Et si paradoxalement le cyclone Hellen avait éveillé les consciences ? Des questionnements se font jour dans les mairies pour réglementer l’habitat sauvage qui s’est étendu au fil du temps, souvent en zone à risques.
Cela ressemble à une fourmilière : une activité incessante fait tomber les arbres, défricher les terrains sur lesquels peu à peu sont déposés des tôles, des piquets de bois…. Une case est née. L’île se couvre ainsi à flanc de coteaux d’habitats sauvages, qui se cherchent une parcelle.
Mais Hellen vient de donner un coup de semonce. Un cyclone passé au large, peu dévastateur, mais qui a rappelé aux habitants que Mayotte se trouvait dans une zone à risque. Comble de l’ironie, le phénomène s’est produit le jour même où ceux qui devront prendre des décisions ont été élus.
Car les maires ont laissé faire, les nouveaux découvrent, comme en a témoigné Said Omar Oili à Dzaoudzi-Labattoir, un laisser faire sans structuration de la voirie, encore moins du foncier. Résultat : il va être difficile de panser les plaies d’Acoua, le village le plus touché par Hellen, les passages qui devraient être empruntés par des engins le sont à peine par les hommes.
Commencer par le plus facile
Ce constat posé, la tâche semble immense. « Il ne faut justement pas se décourager », indique Jean-Michel Fernandez, ingénieur-conseil connu à Mayotte pour sa moustache digne de celle d’Astérix. Il propose un plan de bataille. « On ne peut pas s’attaquer à tout simultanément. Il faut travailler en deux temps ».

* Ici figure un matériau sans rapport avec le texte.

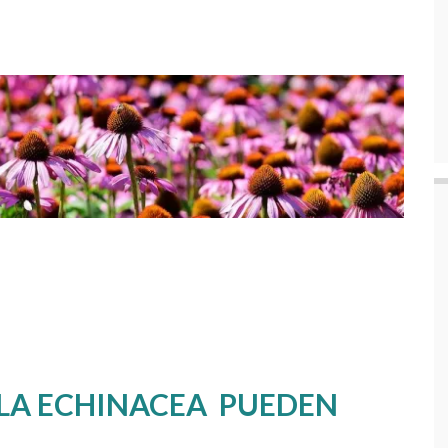
 LA ECHINACEA PUEDEN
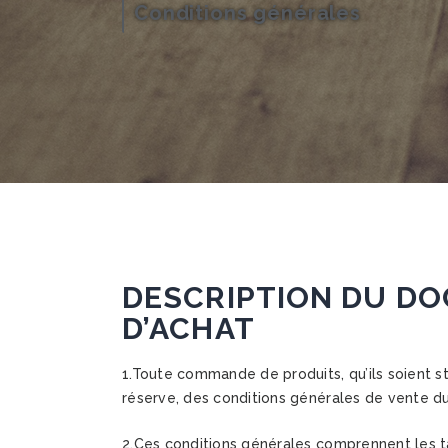
Conditions générales
DESCRIPTION DU DO
D’ACHAT
1.Toute commande de produits, qu’ils soient sta
réserve, des conditions générales de vente du
2.Ces conditions générales comprennent les tar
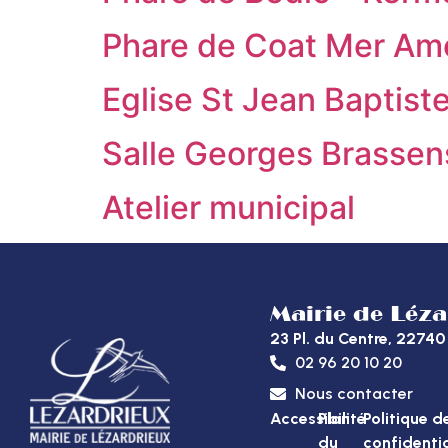
Phare de Coat Mer Am
Eglise St Jean Baptist
Salle Georges Brassen
Atelier municipal
Mairie de Léz
23 Pl. du Centre, 227
02 96 20 10 20
Nous contacter
Accessibilité
Plan
Politique d
du
confidentia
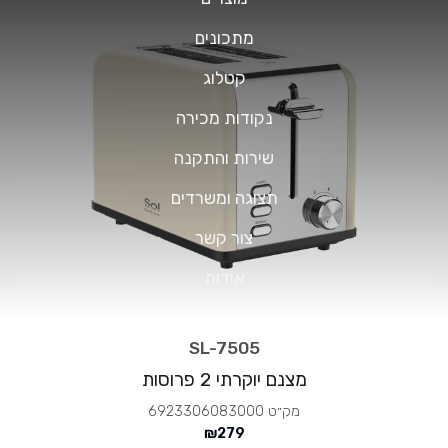
מתכונים
קטלוג
נקודות מכירה
שירות והתקנה
תצוגה ומשרדים
צור קשר
אודות
SL-7505
מצנם יוקרתי 2 פרוסות
מק״ט
6923306083000
₪
279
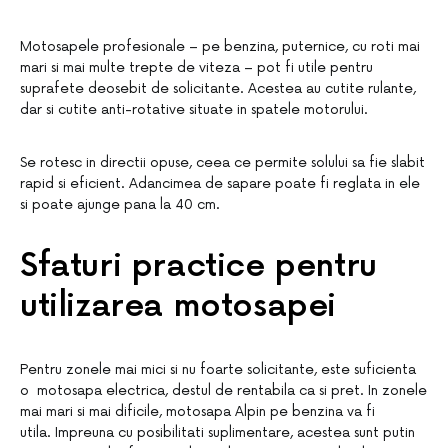
Motosapele profesionale – pe benzina, puternice, cu roti mai
mari si mai multe trepte de viteza – pot fi utile pentru
suprafete deosebit de solicitante. Acestea au cutite rulante,
dar si cutite anti-rotative situate in spatele motorului.
Se rotesc in directii opuse, ceea ce permite solului sa fie slabit
rapid si eficient. Adancimea de sapare poate fi reglata in ele
si poate ajunge pana la 40 cm.
Sfaturi practice pentru
utilizarea motosapei
Pentru zonele mai mici si nu foarte solicitante, este suficienta
o motosapa electrica, destul de rentabila ca si pret. In zonele
mai mari si mai dificile, motosapa Alpin pe benzina va fi
utila. Impreuna cu posibilitati suplimentare, acestea sunt putin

La première cible doit être les quartiers les plus faciles, « récupérer ce qui est récupérable. Les communes doivent y régulariser les habitations, redéfinir les accès routiers ». Ce qui demande des compétences qu’elles n’ont pas toujours, « elles doivent être accompagnées par le département ou l’Etat sur le financement de techniciens ou de bureaux d’études. Par exemple, le travail d’alignement dans les quartiers qui n’a pas été fait ici, a été de l’initiative de l’Etat en métropole qui a ensuite relayé aux maires ».
Dans un deuxième temps, il faudra s’attaquer aux zones à risque, inondables ou de glissement de terrain, « c’est le cas à Sada où on a laissé des constructions en dur se bâtir sur la colline », ou à Mtsapéré dans la zone inondable où il évalue à 300 le nombre de familles à reloger, « mais il n’y a pas de terrains pour les reloger ». C’est aussi le problème des terrains en Zone des Pas géométriques, que l’Etat vend à ses occupants coutumiers, mais dont certains seraient en zone inondable.
Maires et Etat main dans la main
D’autre part, lorsque le foncier existe, il suffit de déplacer des familles pour que d’autres prennent leur place. « A Tsoundzou, on a fait sortir les clandestins de la mangrove… ils se sont installés à flanc de colline. On n’a juste déplacé le risque ! ».
En résumé, « titrons et aménageons là où c’est possible, et dès qu’une problématique de vient complexe, menons une réflexion avec les services de l’Etat ».
La DEAL (Direction de l’Environnement, de l’Aménagement et du Logement) justement, va plutôt dans ce sens : « nous devons faire œuvre de pédagogie auprès des élus et concevoir avec eux une remise à niveau des écoulements, des canalisations des cours d’eau et des bangas éventuellement à déplacer ailleurs ».
Et en ce qui concerne Acoua, la situation financière de la commune dont le budget est suivi par la Cour des Comptes, a incité les services de l’Etat à proposer des solutions dans l’urgence, « mais aussi à prévenir des constructions à proximité des ravines ».
Pour Jean-Michel Fernandez, la question du risque n’était jusqu’à présent qu’effleurée à Mayotte, « on en a pris conscience maintenant. En tout cas, il faut une volonté politique : « sans celle du maire, toute son équipe se découragera ».